**WHAT TO PRODUCE**
Quote each line exactly, from the line that contains "Intel Pentium Gold 4417U (22, 713)" down to the last line of the listing, and no other lines.

INPUT DATA below:

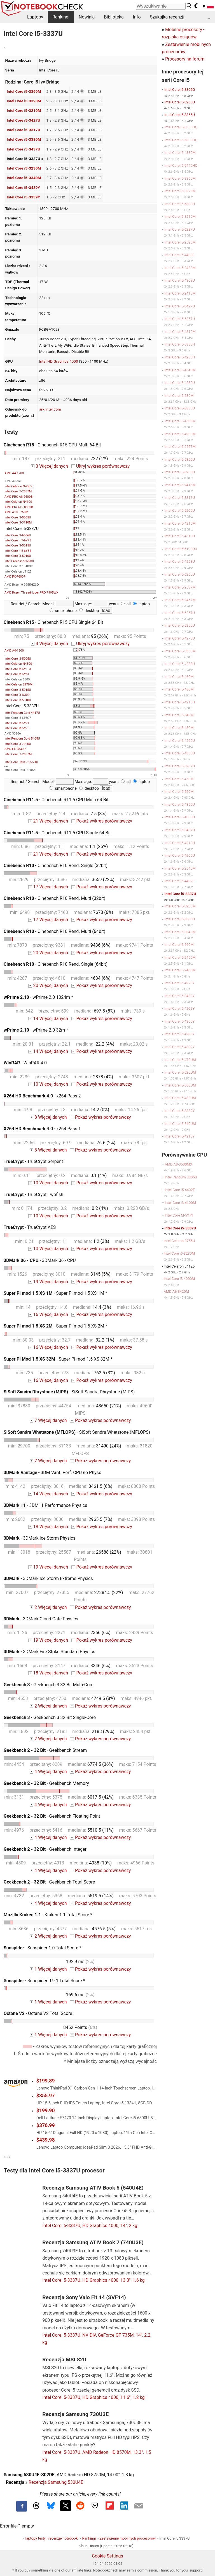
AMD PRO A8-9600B (18, 497)
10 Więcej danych (48, 1084)
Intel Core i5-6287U (179, 229)
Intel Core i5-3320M (24, 101)
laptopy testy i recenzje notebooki (51, 2538)
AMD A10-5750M (16, 512)
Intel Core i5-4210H (179, 702)
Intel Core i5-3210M (24, 110)
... (208, 17)
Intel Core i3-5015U (17, 545)
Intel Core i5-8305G (179, 89)
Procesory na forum (184, 59)
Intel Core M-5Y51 (16, 674)
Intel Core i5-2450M (179, 957)
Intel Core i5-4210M (179, 523)
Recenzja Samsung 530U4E (56, 2482)
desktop (89, 610)
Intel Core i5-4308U (179, 280)
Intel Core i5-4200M (179, 434)
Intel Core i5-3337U (180, 894)
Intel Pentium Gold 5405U (22, 738)
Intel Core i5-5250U (179, 625)
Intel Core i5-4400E (179, 255)
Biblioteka (113, 17)
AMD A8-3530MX (178, 1164)
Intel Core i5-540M (178, 715)
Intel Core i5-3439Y (23, 187)
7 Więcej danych (48, 1420)
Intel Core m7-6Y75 (17, 540)
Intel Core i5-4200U (179, 855)
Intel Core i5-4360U (179, 753)
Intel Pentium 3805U (181, 1177)
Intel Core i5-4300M (179, 421)
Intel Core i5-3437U (23, 149)
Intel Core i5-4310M (179, 332)
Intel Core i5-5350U (179, 459)
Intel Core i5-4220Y (179, 983)
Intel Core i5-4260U (179, 740)
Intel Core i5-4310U (179, 536)
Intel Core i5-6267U (179, 613)
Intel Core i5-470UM (180, 1060)
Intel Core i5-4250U (179, 383)
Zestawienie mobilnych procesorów (127, 2538)
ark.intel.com (50, 409)
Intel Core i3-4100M (180, 1203)
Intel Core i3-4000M (179, 1279)
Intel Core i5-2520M (179, 242)
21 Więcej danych (48, 821)
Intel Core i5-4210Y (179, 1136)
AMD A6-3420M (176, 1291)
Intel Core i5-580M (178, 395)
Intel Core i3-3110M (18, 522)
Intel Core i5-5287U (179, 766)
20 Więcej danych (48, 952)
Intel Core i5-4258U (179, 561)
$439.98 (45, 2140)
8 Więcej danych (48, 1117)
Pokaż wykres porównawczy (101, 821)
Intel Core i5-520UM (180, 1072)
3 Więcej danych (49, 466)
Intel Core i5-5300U (179, 919)
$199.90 (45, 2110)
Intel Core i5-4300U (179, 817)
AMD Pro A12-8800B (18, 507)
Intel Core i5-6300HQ (180, 140)
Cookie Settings (107, 2556)
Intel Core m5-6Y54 (17, 551)
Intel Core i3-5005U (17, 517)
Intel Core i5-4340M (179, 370)
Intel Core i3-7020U (17, 744)
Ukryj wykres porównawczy (100, 466)
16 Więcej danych (48, 1314)
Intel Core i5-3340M (24, 177)
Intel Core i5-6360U (179, 408)
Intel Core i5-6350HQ (180, 127)
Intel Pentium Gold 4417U (22, 713)
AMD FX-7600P (14, 576)
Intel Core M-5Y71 (16, 723)
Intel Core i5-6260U (179, 574)
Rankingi (60, 17)
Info (137, 17)
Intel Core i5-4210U (179, 843)
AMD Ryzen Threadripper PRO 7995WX (31, 592)
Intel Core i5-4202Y (179, 1008)
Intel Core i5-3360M (24, 91)
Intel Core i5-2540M (179, 868)
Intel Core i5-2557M (179, 446)
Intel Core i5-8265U (179, 102)
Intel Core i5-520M (178, 791)
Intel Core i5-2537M (179, 587)
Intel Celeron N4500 (18, 664)
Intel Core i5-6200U (179, 472)
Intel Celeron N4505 (18, 486)
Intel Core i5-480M (178, 689)
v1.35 (7, 2156)
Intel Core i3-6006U (17, 535)
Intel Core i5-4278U (179, 638)
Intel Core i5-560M (178, 944)
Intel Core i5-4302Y (179, 1047)
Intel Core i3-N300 (16, 695)
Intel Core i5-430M (178, 728)
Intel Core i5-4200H (179, 357)
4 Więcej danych (48, 1771)
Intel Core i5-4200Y (179, 1034)
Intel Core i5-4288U (179, 664)
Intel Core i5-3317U (23, 130)
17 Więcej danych (48, 886)
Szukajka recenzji (167, 17)
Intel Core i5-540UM (180, 1124)
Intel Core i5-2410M (179, 293)
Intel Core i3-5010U (17, 556)
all (125, 604)
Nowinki (87, 17)
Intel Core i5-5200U (179, 510)
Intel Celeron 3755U (179, 1241)
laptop (141, 604)
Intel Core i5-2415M (179, 485)
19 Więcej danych (48, 1281)
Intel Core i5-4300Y (179, 1021)
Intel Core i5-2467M (179, 600)
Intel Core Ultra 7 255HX (21, 762)
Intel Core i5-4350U (179, 804)
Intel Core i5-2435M (179, 970)
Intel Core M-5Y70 (16, 728)
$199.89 (45, 2081)
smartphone (63, 610)
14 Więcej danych (48, 1018)
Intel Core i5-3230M (24, 168)
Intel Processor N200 (19, 561)
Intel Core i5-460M (178, 677)
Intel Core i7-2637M (18, 491)
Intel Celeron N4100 (18, 502)
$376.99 (45, 2125)
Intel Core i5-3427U (23, 120)
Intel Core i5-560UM (180, 1085)
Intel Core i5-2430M (179, 268)
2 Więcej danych (48, 1607)
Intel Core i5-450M (178, 779)
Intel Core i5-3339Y (23, 197)
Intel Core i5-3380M (24, 139)
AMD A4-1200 (14, 473)
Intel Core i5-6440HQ (180, 165)
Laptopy (35, 17)
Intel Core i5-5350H (179, 344)
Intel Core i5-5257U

End of INPUT DATA.

**ANSWER TO THE PROBLEM**
Intel Pentium Gold 4417U (22, 713)
AMD FX-7600P (14, 576)
Intel Core M-5Y71 (16, 723)
Intel Core i5-6260U (179, 574)
Rankingi (60, 17)
Info (137, 17)
Intel Core i5-4210U (179, 843)
AMD Ryzen Threadripper PRO 7995WX (31, 592)
Intel Core i5-4202Y (179, 1008)
Intel Core i5-3360M (24, 91)
Intel Core i5-2540M (179, 868)
Intel Core i5-2557M (179, 446)
Intel Core i5-8265U (179, 102)
Intel Core i5-520M (178, 791)
Intel Core i5-2537M (179, 587)
Intel Celeron N4500 (18, 664)
Intel Core i5-6200U (179, 472)
Intel Celeron N4505 (18, 486)
Intel Core i5-480M (178, 689)
v1.35 (7, 2156)
Intel Core i3-6006U (17, 535)
Intel Core i5-4278U (179, 638)
Intel Core i5-560M (178, 944)
Intel Core i5-4302Y (179, 1047)
Intel Core i3-N300 (16, 695)
Intel Core i5-430M (178, 728)
Intel Core i5-4200H (179, 357)
4 Więcej danych (48, 1771)
Intel Core i5-4200Y (179, 1034)
Intel Core i5-4288U (179, 664)
Intel Core i5-3317U (23, 130)
17 Więcej danych (48, 886)
Szukajka recenzji (167, 17)
Intel Core i5-540UM (180, 1124)
Intel Core i5-2410M (179, 293)
Intel Core i3-5010U (17, 556)
all (125, 604)
Nowinki (87, 17)
Intel Core i5-5200U (179, 510)
Intel Celeron 3755U (179, 1241)
laptop (141, 604)
Intel Core i5-2415M (179, 485)
19 Więcej danych (48, 1281)
Intel Core i5-4300Y (179, 1021)
Intel Core i5-2467M (179, 600)
Intel Core Ultra 7 255HX (21, 762)
Intel Core i5-4350U (179, 804)
Intel Core i5-2435M (179, 970)
Intel Core M-5Y70 (16, 728)
$199.89 (45, 2081)
smartphone (63, 610)
14 Więcej danych (48, 1018)
Intel Core i5-3230M (24, 168)
Intel Processor N200 (19, 561)
Intel Core i5-460M (178, 677)
Intel Core i7-2637M (18, 491)
Intel Celeron N4100 (18, 502)
$376.99 (45, 2125)
Intel Core i5-3427U (23, 120)
Intel Core i5-560UM (180, 1085)
Intel Core i5-2430M (179, 268)
2 Więcej danych (48, 1607)
Intel Core i5-450M (178, 779)
Intel Core i5-3339Y (23, 197)
Intel Core i5-3380M (24, 139)
AMD A4-1200 (14, 473)
Intel Core i5-6440HQ (180, 165)
Laptopy (35, 17)
Intel Core i5-5350H (179, 344)
Intel Core i5-5257U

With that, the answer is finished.